* Records supplied

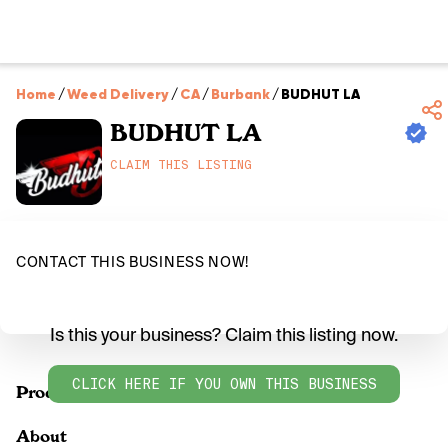
Home
/
Weed Delivery
/
CA
/
Burbank
/
BUDHUT LA
BUDHUT LA
CLAIM THIS LISTING
CONTACT THIS BUSINESS NOW!
Is this your business? Claim this listing now.
CLICK HERE IF YOU OWN THIS BUSINESS
Products
About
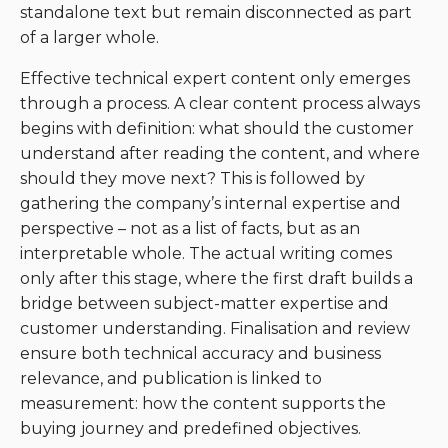
standalone text but remain disconnected as part
of a larger whole.
Effective technical expert content only emerges
through a process. A clear content process always
begins with definition: what should the customer
understand after reading the content, and where
should they move next? This is followed by
gathering the company’s internal expertise and
perspective – not as a list of facts, but as an
interpretable whole. The actual writing comes
only after this stage, where the first draft builds a
bridge between subject-matter expertise and
customer understanding. Finalisation and review
ensure both technical accuracy and business
relevance, and publication is linked to
measurement: how the content supports the
buying journey and predefined objectives.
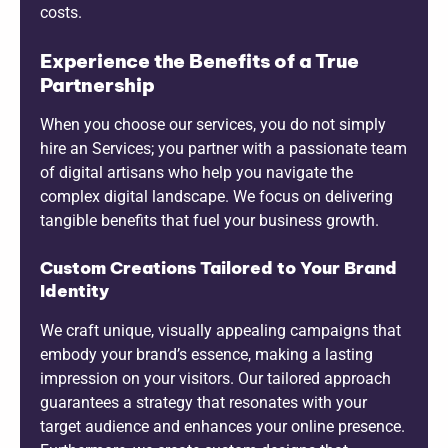
costs.
Experience the Benefits of a True
Partnership
When you choose our services, you do not simply
hire an Services; you partner with a passionate team
of digital artisans who help you navigate the
complex digital landscape. We focus on delivering
tangible benefits that fuel your business growth.
Custom Creations Tailored to Your Brand
Identity
We craft unique, visually appealing campaigns that
embody your brand’s essence, making a lasting
impression on your visitors. Our tailored approach
guarantees a strategy that resonates with your
target audience and enhances your online presence.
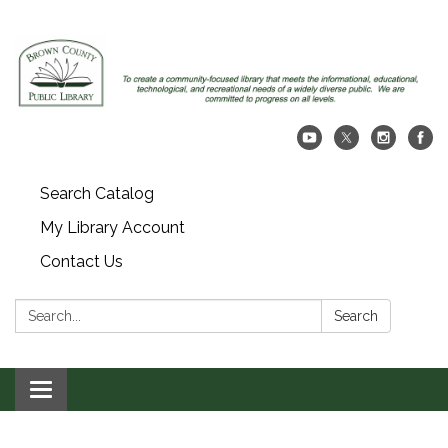
Search Catalog
My Library Account
Contact Us
Search:
Search
Toggle navigation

* Exercise directions
Transcribe the full listing above exactly as it stands, minus the pictures.

* Exercise answer
Home
/
Weed Delivery
/
CA
/
Burbank
/
BUDHUT LA
BUDHUT LA
CLAIM THIS LISTING
CONTACT THIS BUSINESS NOW!
Is this your business? Claim this listing now.
CLICK HERE IF YOU OWN THIS BUSINESS
Products
About
standalone text but remain disconnected as part
of a larger whole.
Effective technical expert content only emerges
through a process. A clear content process always
begins with definition: what should the customer
understand after reading the content, and where
should they move next? This is followed by
gathering the company’s internal expertise and
perspective – not as a list of facts, but as an
interpretable whole. The actual writing comes
only after this stage, where the first draft builds a
bridge between subject-matter expertise and
customer understanding. Finalisation and review
ensure both technical accuracy and business
relevance, and publication is linked to
measurement: how the content supports the
buying journey and predefined objectives.
costs.
Experience the Benefits of a True
Partnership
When you choose our services, you do not simply
hire an Services; you partner with a passionate team
of digital artisans who help you navigate the
complex digital landscape. We focus on delivering
tangible benefits that fuel your business growth.
Custom Creations Tailored to Your Brand
Identity
We craft unique, visually appealing campaigns that
embody your brand’s essence, making a lasting
impression on your visitors. Our tailored approach
guarantees a strategy that resonates with your
target audience and enhances your online presence.
Search Catalog
My Library Account
Contact Us
Search:
Search
Toggle navigation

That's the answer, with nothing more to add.